[Opening Dataset section]
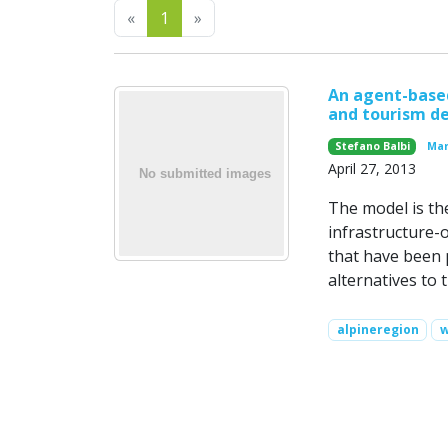
Previous
Next
«
1
»
An agent-based
and tourism de
Stefano Balbi
Mar
April 27, 2013
The model is th
infrastructure-o
that have been p
alternatives to 
alpineregion
w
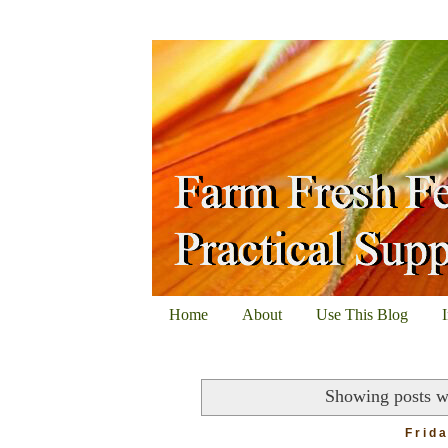
Home
About
Use This Blog
Showing posts w
Frid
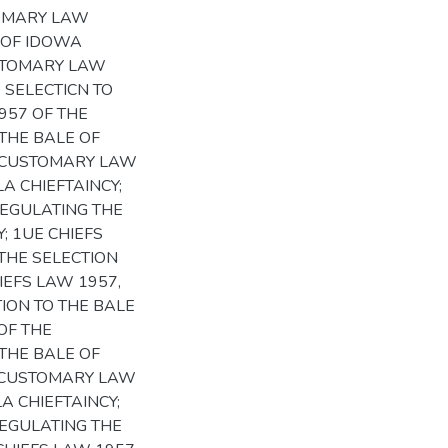
TOMARY LAW
 OF IDOWA
USTOMARY LAW
 SELECTICN TO
1957 OF THE
THE BALE OF
HE CUSTOMARY LAW
A CHIEFTAINCY;
REGULATING THE
; 1UE CHIEFS
THE SELECTION
IEFS LAW 1957,
ION TO THE BALE
OF THE
THE BALE OF
HE CUSTOMARY LAW
A CHIEFTAINCY;
REGULATING THE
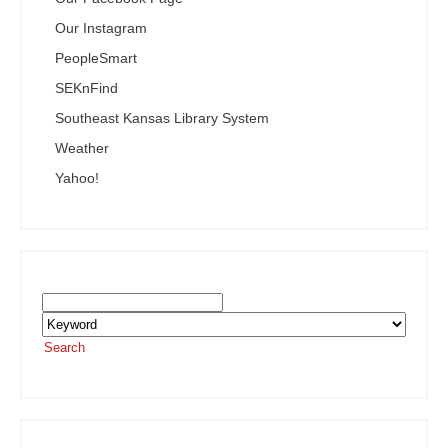
Our Instagram
PeopleSmart
SEKnFind
Southeast Kansas Library System
Weather
Yahoo!
Search the SEKnFind Catalog
Search
or visit the
SEKnFind homepage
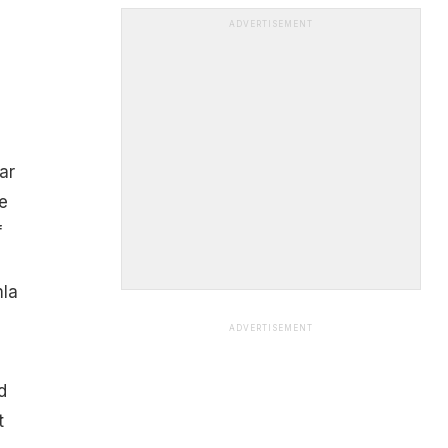
ADVERTISEMENT
ar
e
f
mla
ADVERTISEMENT
d
t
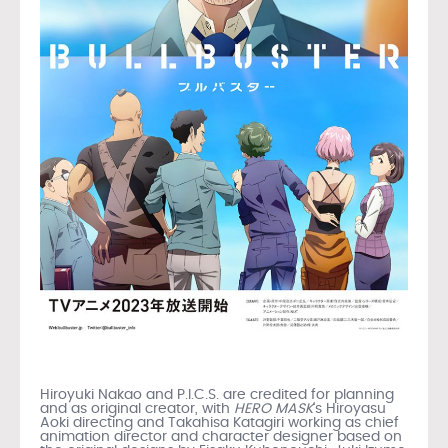
Hiroyuki Nakao and P.I.C.S. are credited for planning
and as original creator, with
HERO MASK
‘s Hiroyasu
Aoki directing and Takahisa Katagiri working as chief
animation director and character designer based on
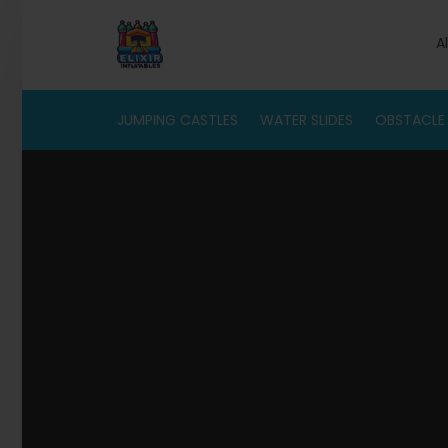
A
JUMPING CASTLES
WATER SLIDES
OBSTACLE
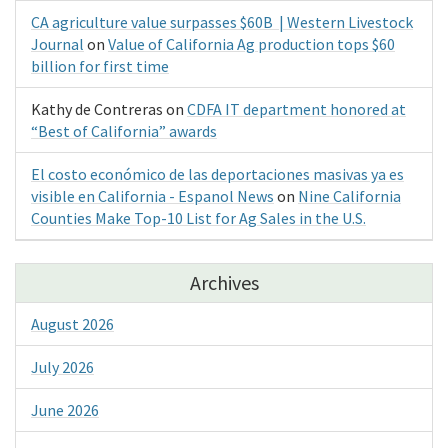
CA agriculture value surpasses $60B | Western Livestock
Journal
on
Value of California Ag production tops $60
billion for first time
Kathy de Contreras
on
CDFA IT department honored at
“Best of California” awards
El costo económico de las deportaciones masivas ya es
visible en California - Espanol News
on
Nine California
Counties Make Top-10 List for Ag Sales in the U.S.
Archives
August 2026
July 2026
June 2026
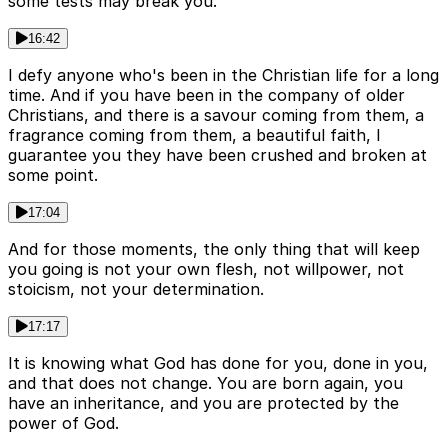
some tests may break you.
16:42
I defy anyone who's been in the Christian life for a long
time. And if you have been in the company of older
Christians, and there is a savour coming from them, a
fragrance coming from them, a beautiful faith, I
guarantee you they have been crushed and broken at
some point.
17:04
And for those moments, the only thing that will keep
you going is not your own flesh, not willpower, not
stoicism, not your determination.
17:17
It is knowing what God has done for you, done in you,
and that does not change. You are born again, you
have an inheritance, and you are protected by the
power of God.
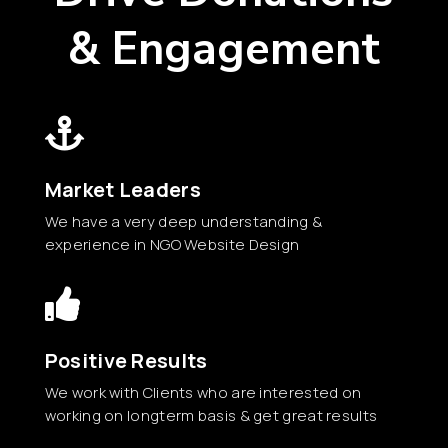
& Engagement

Market Leaders
We have a very deep understanding &
experience in NGO Website Design

Positive Results
We work with Clients who are interested on
working on longterm basis & get great results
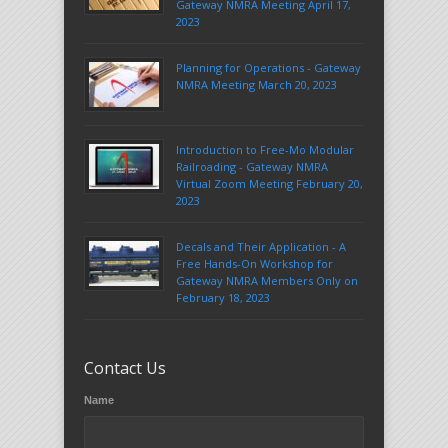
Gateway NMRA Meeting April 17,
2023
Planning for Operations - Gateway
NMRA Meeting March 20, 2023
Introduction to Free-Mo Modular
Railroading - Gateway NMRA
Virtual Zoom Meeting February 20,
2023
Decals and Their Application - A
Free Hands-On Workshop for
Gateway NMRA Members Only on
February 18, 2023
Contact Us
Name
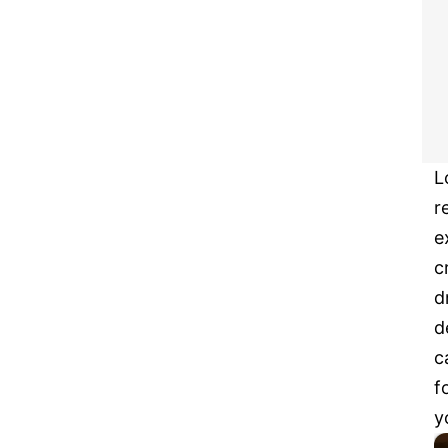
L
r
e
c
d
d
c
f
y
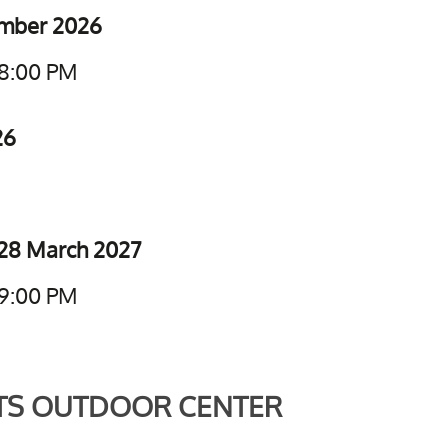
ember 2026
 8:00 PM
26
28 March 2027
 9:00 PM
TS OUTDOOR CENTER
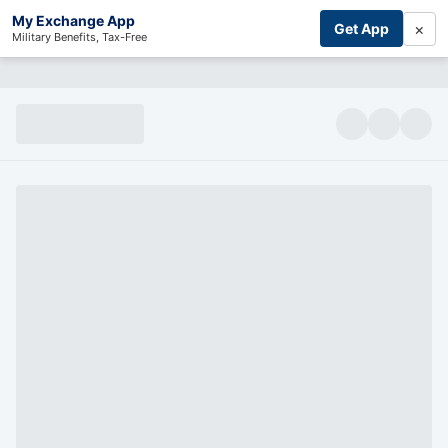
My Exchange App
×
Get App
Military Benefits, Tax-Free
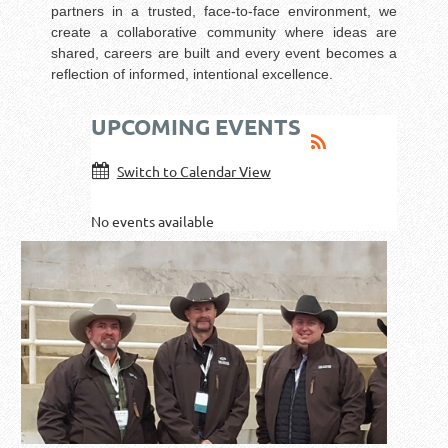
partners in a trusted, face-to-face environment, we
create a collaborative community where ideas are
shared, careers are built and every event becomes a
reflection of informed, intentional excellence.
UPCOMING EVENTS
Switch to Calendar View
No events available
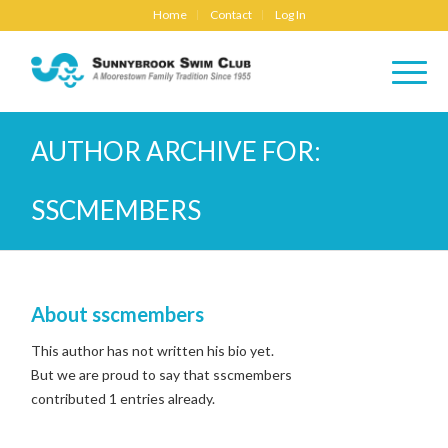
Home
Contact
Log In
AUTHOR ARCHIVE FOR:
SSCMEMBERS
About
sscmembers
This author has not written his bio yet.
But we are proud to say that
sscmembers
contributed 1 entries already.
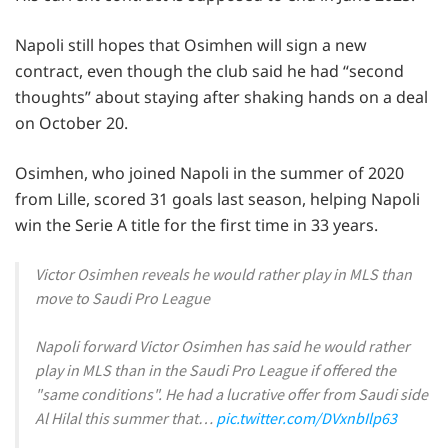
Napoli still hopes that Osimhen will sign a new
contract, even though the club said he had “second
thoughts” about staying after shaking hands on a deal
on October 20.
Osimhen, who joined Napoli in the summer of 2020
from Lille, scored 31 goals last season, helping Napoli
win the Serie A title for the first time in 33 years.
Victor Osimhen reveals he would rather play in MLS than
move to Saudi Pro League
Napoli forward Victor Osimhen has said he would rather
play in MLS than in the Saudi Pro League if offered the
"same conditions". He had a lucrative offer from Saudi side
Al Hilal this summer that…
pic.twitter.com/DVxnbIlp63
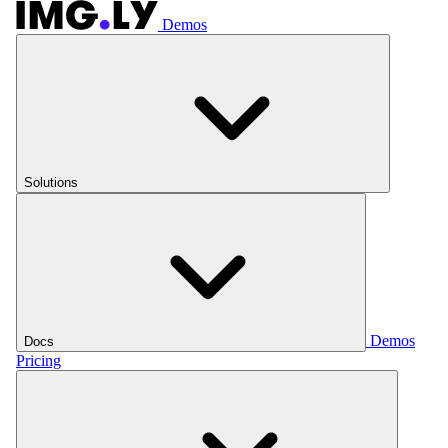
Demos
Solutions
Demos
Docs
Pricing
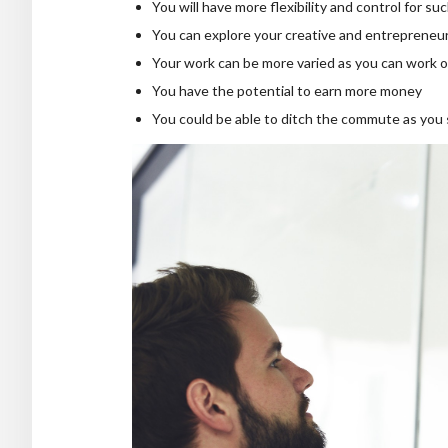
You will have more flexibility and control for su
You can explore your creative and entrepreneuri
Your work can be more varied as you can work o
You have the potential to earn more money
You could be able to ditch the commute as you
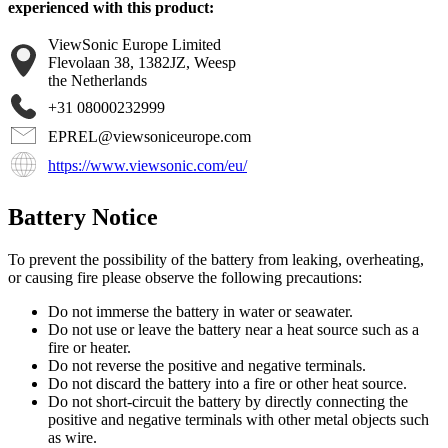
experienced with this product:
ViewSonic Europe Limited
Flevolaan 38, 1382JZ, Weesp
the Netherlands
+31 08000232999
EPREL@viewsoniceurope.com
https://www.viewsonic.com/eu/
Battery Notice
To prevent the possibility of the battery from leaking, overheating,
or causing fire please observe the following precautions:
Do not immerse the battery in water or seawater.
Do not use or leave the battery near a heat source such as a
fire or heater.
Do not reverse the positive and negative terminals.
Do not discard the battery into a fire or other heat source.
Do not short-circuit the battery by directly connecting the
positive and negative terminals with other metal objects such
as wire.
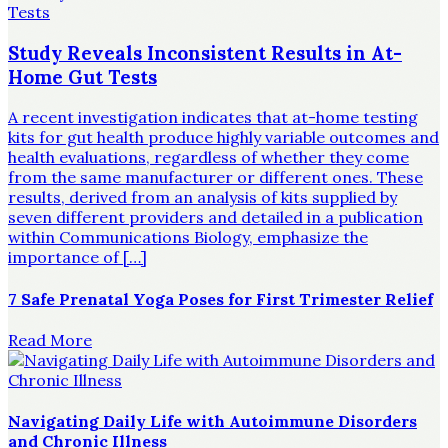
Study Reveals Inconsistent Results in At-
Home Gut Tests
A recent investigation indicates that at-home testing
kits for gut health produce highly variable outcomes and
health evaluations, regardless of whether they come
from the same manufacturer or different ones. These
results, derived from an analysis of kits supplied by
seven different providers and detailed in a publication
within Communications Biology, emphasize the
importance of […]
7 Safe Prenatal Yoga Poses for First Trimester Relief
Read More
Navigating Daily Life with Autoimmune Disorders
and Chronic Illness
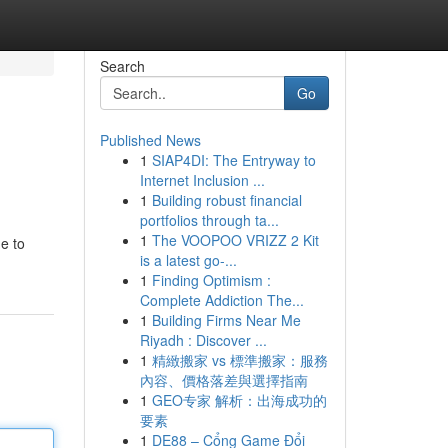
Search
Go
Published News
1
SIAP4DI: The Entryway to
Internet Inclusion ...
1
Building robust financial
portfolios through ta...
1
The VOOPOO VRIZZ 2 Kit
e to
is a latest go-...
1
Finding Optimism :
Complete Addiction The...
1
Building Firms Near Me
Riyadh : Discover ...
1
精緻搬家 vs 標準搬家：服務
內容、價格落差與選擇指南
1
GEO专家 解析：出海成功的
要素
1
DE88 – Cổng Game Đổi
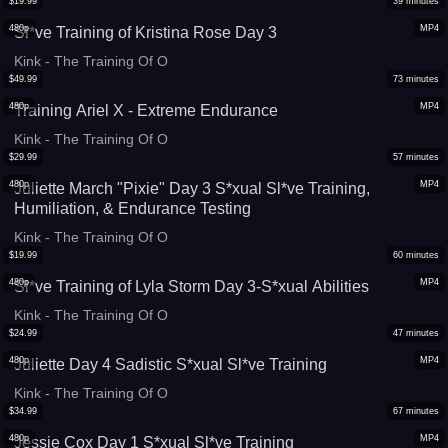
$
19.99
39
minutes
480p
MP4
Sl*ve Training of Kristina Rose Day 3
Kink - The Training Of O
$
49.99
73
minutes
480p
MP4
Training Ariel X - Extreme Endurance
Kink - The Training Of O
$
29.99
57
minutes
480p
MP4
Juliette March "Pixie" Day 3 S*xual Sl*ve Training,
Humiliation, & Endurance Testing
Kink - The Training Of O
$
19.99
60
minutes
480p
MP4
Sl*ve Training of Lyla Storm Day 3-S*xual Abilities
Kink - The Training Of O
$
24.99
47
minutes
480p
MP4
Juliette Day 4 Sadistic S*xual Sl*ve Training
Kink - The Training Of O
$
34.99
67
minutes
480p
MP4
Jessie Cox Day 1 S*xual Sl*ve Training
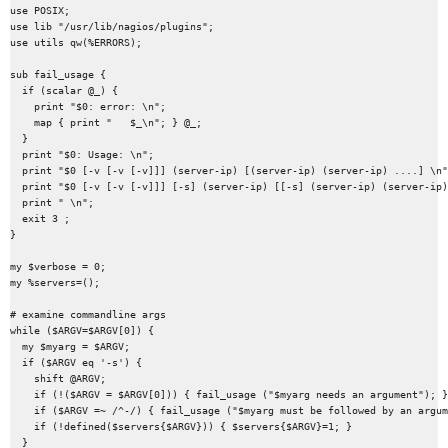
use POSIX;

use lib "/usr/lib/nagios/plugins";

use utils qw(%ERRORS);

sub fail_usage {

  if (scalar @_) {

    print "$0: error: \n";

    map { print "   $_\n"; } @_;

  }

  print "$0: Usage: \n";

  print "$0 [-v [-v [-v]]] (server-ip) [(server-ip) (server-ip) ....] \n"
  print "$0 [-v [-v [-v]]] [-s] (server-ip) [[-s] (server-ip) (server-ip)
  print " \n";

  exit 3 ;

}

my $verbose = 0;

my %servers=();

# examine commandline args

while ($ARGV=$ARGV[0]) {

  my $myarg = $ARGV;

  if ($ARGV eq '-s') {

    shift @ARGV;

    if (!($ARGV = $ARGV[0])) { fail_usage ("$myarg needs an argument"); }

    if ($ARGV =~ /^-/) { fail_usage ("$myarg must be followed by an argum
    if (!defined($servers{$ARGV})) { $servers{$ARGV}=1; }

  }
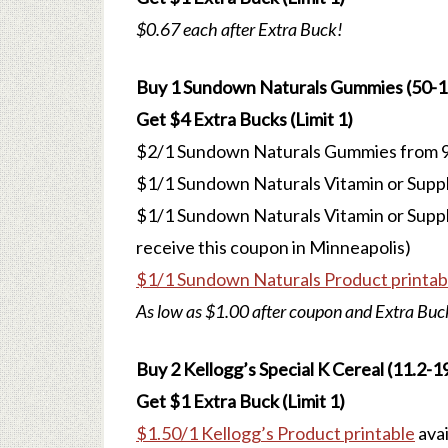
$0.67 each after Extra Buck!
Buy 1 Sundown Naturals Gummies (50-120
Get $4 Extra Bucks (Limit 1)
$2/1 Sundown Naturals Gummies from 9
$1/1 Sundown Naturals Vitamin or Supp
$1/1 Sundown Naturals Vitamin or Suppl
receive this coupon in Minneapolis)
$1/1 Sundown Naturals Product printab
As low as $1.00 after coupon and Extra Buc
Buy 2 Kellogg’s Special K Cereal (11.2-19.
Get $1 Extra Buck (Limit 1)
$1.50/1 Kellogg’s Product printable
avai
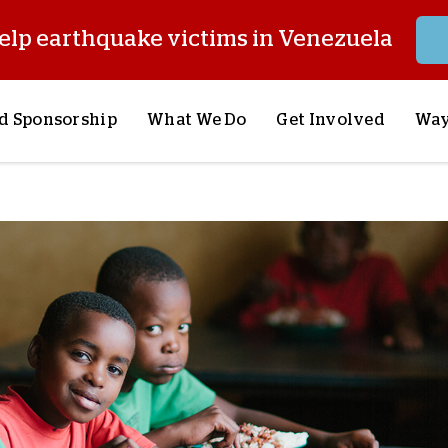
elp earthquake victims in Venezuela
d Sponsorship
What We Do
Get Involved
Way
onsor a Child
Our Approach
Volunteer
S
lues
y Sponsorship
Child Sponsorship
Request a Speaker
S
AQ
Lifesaving Supplies
Trips
R
rship
Crisis Response
Stories from the Fiel
M
Most Urgent Needs
Pray With Us
S
See All Projects
Careers
S
the Field
Store
P
C
W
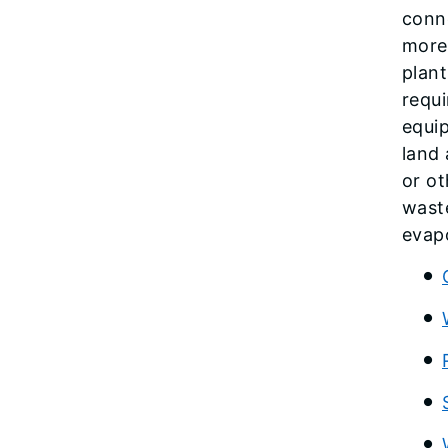
conne
more 
plant
requi
equip
land 
or ot
wast
evapo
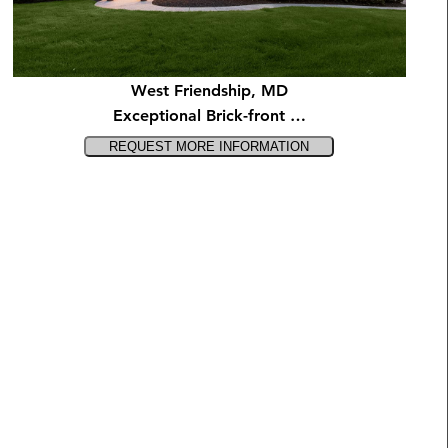
West Friendship, MD
Exceptional Brick-front …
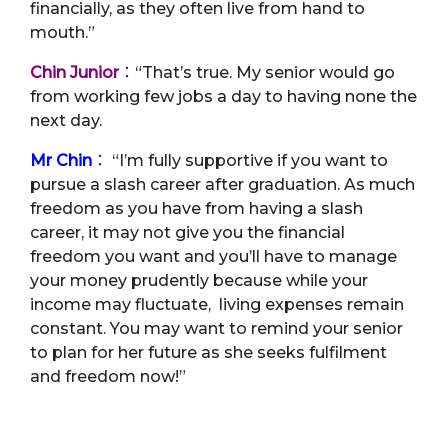
financially, as they often live from hand to
mouth.”
Chin Junior
：“That’s true. My senior would go
from working few jobs a day to having none the
next day.
Mr Chin
： “I’m fully supportive if you want to
pursue a slash career after graduation. As much
freedom as you have from having a slash
career, it may not give you the financial
freedom you want and you’ll have to manage
your money prudently because while your
income may fluctuate, living expenses remain
constant. You may want to remind your senior
to plan for her future as she seeks fulfilment
and freedom now!”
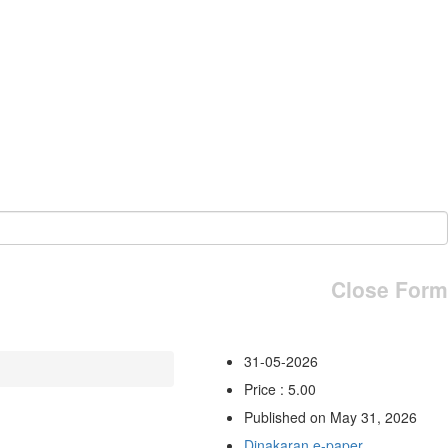
Close Form
31-05-2026
Price : 5.00
Published on May 31, 2026
Dinakaran e-paper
[Closing Dataset section]
## [Exercise aim]
Reproduce word for word, with pictures dropped, only the part of the material above that opens with the line containing "EPREL@viewsoniceurope.com" and closes with the line containing "seven different providers".

## [Task response]
EPREL@viewsoniceurope.com
https://www.viewsonic.com/eu/
Battery Notice
To prevent the possibility of the battery from leaking, overheating,
or causing fire please observe the following precautions:
Do not immerse the battery in water or seawater.
Do not use or leave the battery near a heat source such as a
fire or heater.
Do not reverse the positive and negative terminals.
Do not discard the battery into a fire or other heat source.
Do not short-circuit the battery by directly connecting the
positive and negative terminals with other metal objects such
as wire.
Study Reveals Inconsistent Results in At-
Home Gut Tests
A recent investigation indicates that at-home testing
kits for gut health produce highly variable outcomes and
health evaluations, regardless of whether they come
from the same manufacturer or different ones. These
results, derived from an analysis of kits supplied by
seven different providers and detailed in a publication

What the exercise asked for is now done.